Carnegie Mellon University researchers have created the first robotically driven experimentation system to determine the effects of a large number of drugs on many proteins, reducing the number of necessary experiments by 70 percent.
The model, presented in the journal eLife, uses an approach that could lead to accurate predictions of the interactions between novel drugs and their targets, helping reduce the cost of drug discovery.
"Biomedical scientists have invested a lot of effort in making it easier to perform numerous experiments quickly and cheaply," said lead author Armaghan Naik, a Lane Fellow in CMU's Computational Biology Department.
"However, we simply cannot perform an experiment for every possible combination of biological conditions, such as genetic mutation and cell type. Researchers have therefore had to choose a few conditions or targets to test exhaustively, or pick experiments themselves. The question is, which experiments do you pick?"
Naik says that careful balance between performing experiments that can be predicted confidently and those that cannot is a challenge for humans, as it requires reasoning about an enormous amount of hypothetical outcomes at the same time.
To address this problem, the research team previously described applying a machine learning approach called "active learning" that involves a computer repeatedly choosing which experiments to do in order to learn efficiently from the patterns it observes in the data. The team is led by senior author Robert F. Murphy, professor and head of the Computational Biology Department.
While their approach had only been tested using synthetic or previously acquired data, the team's current model builds on this work by letting the computer choose which experiments to do. The experiments were then carried out using liquid-handling robots and an automated microscope.
The learner studied the possible interactions between 96 drugs and 96 cultured mammalian cell clones with different, fluorescently tagged proteins. A total of 9,216 experiments were possible, each consisting of acquiring images for a given cell clone in the presence of a given drug. The challenge for the algorithm was to learn how proteins were affected in each of these experiments, without performing all of them.
The first round of experiments began by collecting images of each clone for one of the drugs, totaling 96 experiments. Images were represented by numerical features that captured the protein's location in the cell.
At the end of each round, all experiments that passed quality control were used to identify phenotypes (patterns in the location of a protein) that may or may not have related to a previously characterized drug effect.
A novelty of this work was for the learner to identify potentially new phenotypes on its own as part of the learning process. To do this, it clustered the images to form phenotypes. The phenotypes were then used to form a predictive model, so the learner could guess the outcomes of unmeasured experiments. The basis of the model was to identify sets of proteins that responded similarly to sets of drugs, so that it could predict the same prevailing trend in the unmeasured experiments.
The learner repeated the process for a total of 30 rounds, completing 2,697 out of the 9,216 possible experiments. As it progressively performed the experiments, it identified more phenotypes and more patterns in how sets of proteins were affected by sets of drugs. (Check out the video below.)
Using a variety of calculations, the team determined that the algorithm was able to learn a 92 percent accurate model for how the 96 drugs affected the 96 proteins, from conducting only 29 percent of the experiments.
"Our work has shown that doing a series of experiments under the control of a machine learner is feasible even when the set of outcomes is unknown. We also demonstrated the possibility of active learning when the robot is unable to follow a decision tree," Murphy said.

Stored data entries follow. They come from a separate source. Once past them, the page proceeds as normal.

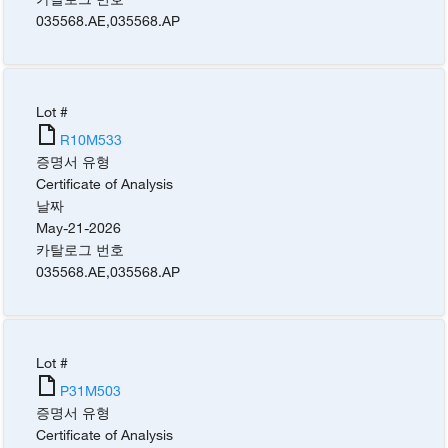
035568.AE
,
035568.AP
Lot #
R10M533
증명서 유형
Certificate of Analysis
날짜
May-21-2026
카탈로그 번호
035568.AE
,
035568.AP
Lot #
P31M503
증명서 유형
Certificate of Analysis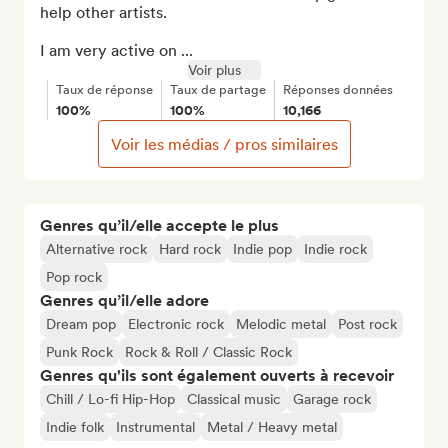
help other artists.

I am very active on ...
Voir plus
Taux de réponse
Taux de partage
Réponses données
100%
100%
10,166
Voir les médias / pros similaires
Genres qu’il/elle accepte le plus
Alternative rock
Hard rock
Indie pop
Indie rock
Pop rock
Genres qu’il/elle adore
Dream pop
Electronic rock
Melodic metal
Post rock
Punk Rock
Rock & Roll / Classic Rock
Genres qu'ils sont également ouverts à recevoir
Chill / Lo-fi Hip-Hop
Classical music
Garage rock
Indie folk
Instrumental
Metal / Heavy metal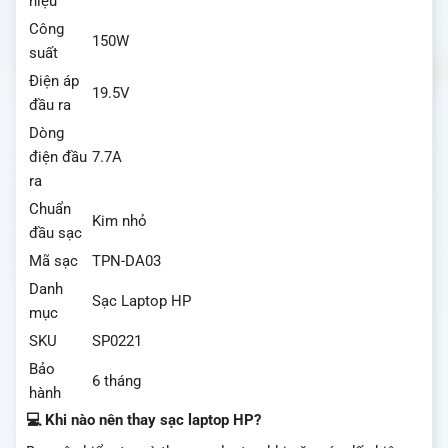
hiệu
Công
150W
suất
Điện áp
19.5V
đầu ra
Dòng
điện đầu
7.7A
ra
Chuẩn
Kim nhỏ
đầu sạc
Mã sạc
TPN-DA03
Danh
Sạc Laptop HP
mục
SKU
SP0221
Bảo
6 tháng
hành
💻 Khi nào nên thay sạc laptop HP?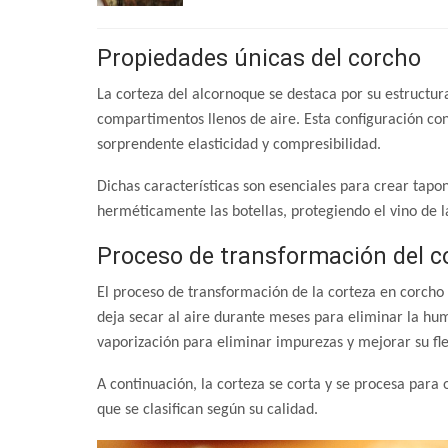
Propiedades únicas del corcho
La corteza del alcornoque se destaca por su estructura
compartimentos llenos de aire. Esta configuración co
sorprendente elasticidad y compresibilidad.
Dichas características son esenciales para crear tap
herméticamente las botellas, protegiendo el vino de l
Proceso de transformación del c
El proceso de transformación de la corteza en corcho 
deja secar al aire durante meses para eliminar la hu
vaporización para eliminar impurezas y mejorar su fle
A continuación, la corteza se corta y se procesa para o
que se clasifican según su calidad.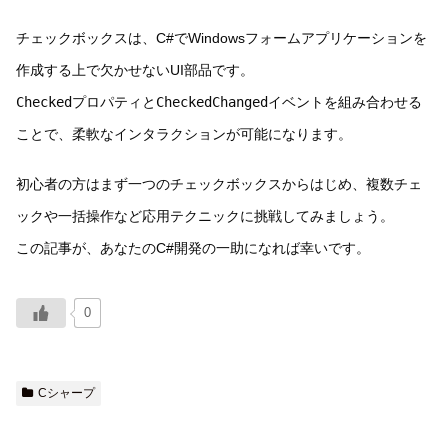
チェックボックスは、C#でWindowsフォームアプリケーションを
作成する上で欠かせないUI部品です。
Checked
プロパティと
CheckedChanged
イベントを組み合わせる
ことで、柔軟なインタラクションが可能になります。
初心者の方はまず一つのチェックボックスからはじめ、複数チェ
ックや一括操作など応用テクニックに挑戦してみましょう。
この記事が、あなたのC#開発の一助になれば幸いです。
0
Cシャープ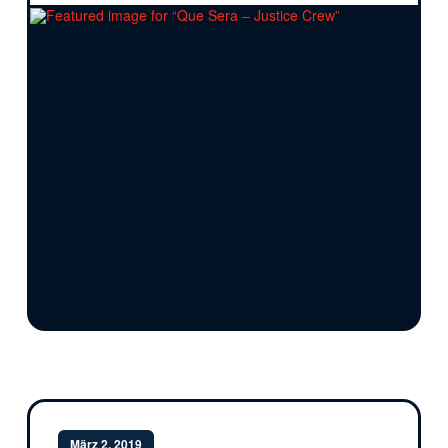
März 2, 2019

"The immediate challenge will be to use these methods to reduce the cost of achieving the goals of major, multisite projects, such as The Cancer Genome Atlas, which aims to accelerate understanding of the molecular basis of cancer with genome analysis technologies."
Reference: The paper "Active Machine Learning-Driven Experimentation To Determine Compound Effects on Protein Patterns" can be freely accessed on the eLife website. Contents, including text, figures and data, are free to reuse under a CC BY 4.0 license.
About eLife: eLife is a unique collaboration between the funders and practitioners of research to improve the way important research is selected, presented and shared. eLife publishes outstanding works across the life sciences and biomedicine — from basic biological research to applied, translational and clinical studies. All papers are selected by active scientists in the research community. Decisions and responses are agreed upon by the reviewers and consolidated by the reviewing editor into a single, clear set of instructions for authors, removing the need for laborious cycles of revision and allowing authors to publish their findings quickly. eLife is supported by the Howard Hughes Medical Institute, the Max Planck Society and the Wellcome Trust.
About Carnegie Mellon University: Carnegie Mellon is a private, internationally ranked research university with programs in areas ranging from science, technology and business, to public policy, the humanities and the arts. More than 13,000 students in the university's seven schools and colleges benefit from a small student-to-faculty ratio and an education characterized by its focus on creating and implementing solutions for real problems, interdisciplinary collaboration and innovation. The Computational Biology Department is one of seven academic departments in the School of Computer Science. Its focus is on developing rigorous computational solutions to biomedical problems.